Alcindo abre sua crônica com uma jóia, uma pérola maior, uma preciosidade, a letra de Bandeira Branca. Completo aqui esse toque nostálgico com a companheira inseparável de Bandeira Branca, nos carnavais de antigamente e de sempre: Máscara Negra, de Zé Keti e Pereira Mattos. E para provocar lágrimas, risos e suspiros, aqui vai a inesquecível interpretação de Dalva de Oliveira.

Quem tem mais de 50 anos e costumava ir a bailes de carnaval, sabe o que estou falando. Carnaval é festa para animação, todo mundo solto, cada um por si, certo? Errado! Quantos não passaram por uma reconquista ao som de Bandeira Branca?

Saudade, dor que dói demais / Vem, meu amor / Bandeira branca eu peço paz

E quantos não iniciaram ou reiniciaram uma arrebatadora paixão cantando Máscara Negra?

Foi bom te ver outra vez / Está fazendo um ano / Foi no carnaval que passou / Eu sou aquele pierrô / Que te abraçou e te beijou meu amor

O ritual era bem definido. A orquestra atacava de Máscara Negra e os casais se abraçavam para dançar agarradinhos. Uma maravilha! Juras e promessas de amor eterno com a voz sussurrante no pé do ouvido. Arrepios, arrepios e olhos revirados. Tudo tinha que ser rápido, para a explosão final de completa alegria e convencimento de que tudo era verdade, no momento que a orquestra entoava o alegro maestroso (desculpe Eyder, pela imagem mal ajambrada)

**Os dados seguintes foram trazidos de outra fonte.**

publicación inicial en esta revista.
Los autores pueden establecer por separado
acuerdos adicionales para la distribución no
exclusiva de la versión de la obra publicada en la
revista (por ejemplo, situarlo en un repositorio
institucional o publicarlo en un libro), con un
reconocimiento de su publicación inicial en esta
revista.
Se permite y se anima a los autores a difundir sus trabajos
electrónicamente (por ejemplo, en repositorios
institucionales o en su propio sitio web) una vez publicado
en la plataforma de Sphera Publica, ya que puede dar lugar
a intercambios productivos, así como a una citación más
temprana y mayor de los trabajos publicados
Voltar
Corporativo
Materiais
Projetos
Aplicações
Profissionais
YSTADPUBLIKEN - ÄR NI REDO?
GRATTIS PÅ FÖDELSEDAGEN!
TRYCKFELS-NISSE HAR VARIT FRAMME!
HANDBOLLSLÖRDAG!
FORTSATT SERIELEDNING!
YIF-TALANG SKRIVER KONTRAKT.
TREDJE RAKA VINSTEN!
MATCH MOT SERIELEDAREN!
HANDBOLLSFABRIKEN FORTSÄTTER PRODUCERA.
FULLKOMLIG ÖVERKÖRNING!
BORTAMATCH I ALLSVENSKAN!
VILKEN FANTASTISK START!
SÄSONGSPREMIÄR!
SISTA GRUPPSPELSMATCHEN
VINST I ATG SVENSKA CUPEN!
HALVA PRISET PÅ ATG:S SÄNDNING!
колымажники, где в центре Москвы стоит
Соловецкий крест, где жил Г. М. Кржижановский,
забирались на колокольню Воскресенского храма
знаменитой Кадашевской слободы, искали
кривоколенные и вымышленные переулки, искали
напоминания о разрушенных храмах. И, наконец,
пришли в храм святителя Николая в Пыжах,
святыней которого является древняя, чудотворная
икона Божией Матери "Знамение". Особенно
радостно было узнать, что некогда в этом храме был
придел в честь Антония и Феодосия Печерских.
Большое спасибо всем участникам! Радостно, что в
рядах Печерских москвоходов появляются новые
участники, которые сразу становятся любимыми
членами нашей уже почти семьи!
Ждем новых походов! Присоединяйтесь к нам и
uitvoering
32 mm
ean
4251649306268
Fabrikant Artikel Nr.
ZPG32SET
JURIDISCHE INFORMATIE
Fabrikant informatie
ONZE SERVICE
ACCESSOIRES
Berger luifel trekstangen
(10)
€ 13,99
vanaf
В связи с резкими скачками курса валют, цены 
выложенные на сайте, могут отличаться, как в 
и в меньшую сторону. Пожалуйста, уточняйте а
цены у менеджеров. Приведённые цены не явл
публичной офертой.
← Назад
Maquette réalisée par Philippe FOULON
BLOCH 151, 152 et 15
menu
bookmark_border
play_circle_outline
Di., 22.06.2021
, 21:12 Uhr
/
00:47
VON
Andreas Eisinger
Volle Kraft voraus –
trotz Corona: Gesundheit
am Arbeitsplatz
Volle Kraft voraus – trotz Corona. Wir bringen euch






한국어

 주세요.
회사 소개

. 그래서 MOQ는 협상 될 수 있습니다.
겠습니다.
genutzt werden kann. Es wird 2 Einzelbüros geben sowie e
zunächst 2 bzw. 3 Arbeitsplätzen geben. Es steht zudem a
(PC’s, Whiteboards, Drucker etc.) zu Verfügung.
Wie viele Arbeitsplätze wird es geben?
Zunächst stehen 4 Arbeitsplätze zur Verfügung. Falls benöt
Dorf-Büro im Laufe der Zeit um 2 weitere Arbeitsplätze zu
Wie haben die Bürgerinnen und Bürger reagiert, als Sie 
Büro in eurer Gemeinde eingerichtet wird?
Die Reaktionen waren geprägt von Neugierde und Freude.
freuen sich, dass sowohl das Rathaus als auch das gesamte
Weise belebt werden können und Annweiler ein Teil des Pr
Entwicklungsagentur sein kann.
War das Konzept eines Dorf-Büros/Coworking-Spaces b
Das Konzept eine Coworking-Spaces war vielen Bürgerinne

Vou beijar-te agora / Não me leve a mal / Hoje é carnaval

Quanto riso oh quanta alegria
Mais de mil palhaços no salão
Arlequim está chorando
Pelo amor da colombina
No meio da multidão

Foi bom te ver outra vez
Está fazendo um ano
Foi no carnaval que passou
Eu sou aquele pierrô
Que te abraçou e te beijou meu amor
Na mesma máscara negra
Que esconde o teu rosto
Eu quero matar a saudade
Vou beijar-te agora
Não me leve a mal
Hoje é carnaval

Depois da alegria pela conquista do amor, só o prazer de uma sopa quente no bar ao lado do Clube. Aquilo sim, revigorava.

Obrigado, Alcindo, por me provocar essas lembranças.